# SIESTA wrapper

SIESTA is a localized-orbital DFT code, available at: https://departments.icmab.es/leem/siesta/ It can be used in conjunction with BerkeleyGW, especially to generate unoccupied states with the SAPO utility.

Warning

Make sure you understand when you can use localized basis sets for GW calculations. When if doubt, use a more well-tested and validated wrapper based on Quantum ESPRESSO, PARATEC, or Abinit.

`siesta2bgw.x`

An example `siesta2bgw.x`

calculation is provided in `examples/DFT/benzene`

.
Please see this example for usage and example siesta and denchar input
files.

The SIESTA wrapper reads lattice vectors, atomic species and
positions from `SystemLabel.XV`

file, k-points from `SystemLabel.KP`

file, eigenvalues from `SystemLabel.EIG`

file, wavefunctions in R-space
from `SystemLabel{.K$k}.WF$n{.UP|.DOWN}{.REAL|.IMAG}.cube`

file, symmetry
group, kinetic energy cutoffs for wavefunctions and charge density,
k-grid dimensions and offsets from the input file, generates reciprocal
lattice vectors, rotation matrices, fractional translations, FFT grid and
G-vectors, performs FFT from R-space to G-space, and writes the selected
range of bands to the output WFN file. Make sure to set up the real
space grid in `SIESTA/DENCHAR`

utility same as FFT grid. If the two grids
differ the SIESTA wrapper will return an error. The output WFN file
can be used as an auxiliary wavefunction for the SAPO code.

A full GW/BSE calculation with SIESTA wavefunctions also requires RHO and
`VXC`

files. These files can be generated from `SystemLabel.RHO{.UP|.DN}.cube`

,
`SystemLabel.VT{.UP|.DN}.cube`

and `SystemLabel.VH.cube`

files obtained with
`SIESTA/GRID2CUBE`

utility on SIESTA real space grid. Make sure SIESTA real
space grid is equivalent to FFT grid by setting parameter `MeshCutoff`

in SIESTA input file same as kinetic energy cutoff for charge density.

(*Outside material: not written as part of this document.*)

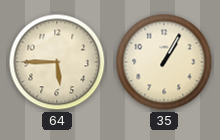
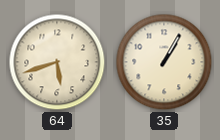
64: 5:45 -> 5:42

Input is read from file `siesta2bgw.inp`

:

```
&input_siesta2bgw
systemlabel = 'ammonia'
wfng_output_file = 'wfng.lo'
rhog_output_file = ''
vxcg_output_file = ''
ecutwfn = 60.0
ecutrho = 240.0
wfng_nk1 = 1
wfng_nk2 = 1
wfng_nk3 = 1
wfng_dk1 = 0.0
wfng_dk2 = 0.0
wfng_dk3 = 0.0
wfng_ref_flag = .true.
wfng_ref_kpoint = 1
wfng_ref_spin = 1
wfng_ref_band = 4
wfng_ref_energy = -5.87
wfng_band_flag = .true.
wfng_band_min = 5
wfng_band_max = 28
wfng_energy_flag = .false.
wfng_energy_min = 0.0
wfng_energy_max = 0.0
wfng_gamma_real = .true.
/
```

Here, lattice vectors, k-points, eigenvalues and wavefunctions in R-space
are read from `ammonia.XV`

, `ammonia.KP`

, `ammonia.EIG`

and `ammonia.WF$n.cube`

files, respectively. The kinetic-energy cutoffs for
wavefunction and charge density are set to 60 and 240 Ry, respectively.
The k-grid is set to the Gamma-point. The SIESTA eigenvalues are shifted
in energy so that the HOMO state (1st k-point, 1st spin, 4th band) appears
at -5.87 eV. The real parts of resonant SIESTA wavefunctions (from 5th to
28th band) are read from Gaussian Cube files and the imaginary parts are
set to zero (`wfng_gamma_real`

), the wavefunctions are brought from R-space
to G-space and written to `wfng.lo`

file. The SIESTA charge density and
exchange-correlation potential files are not generated.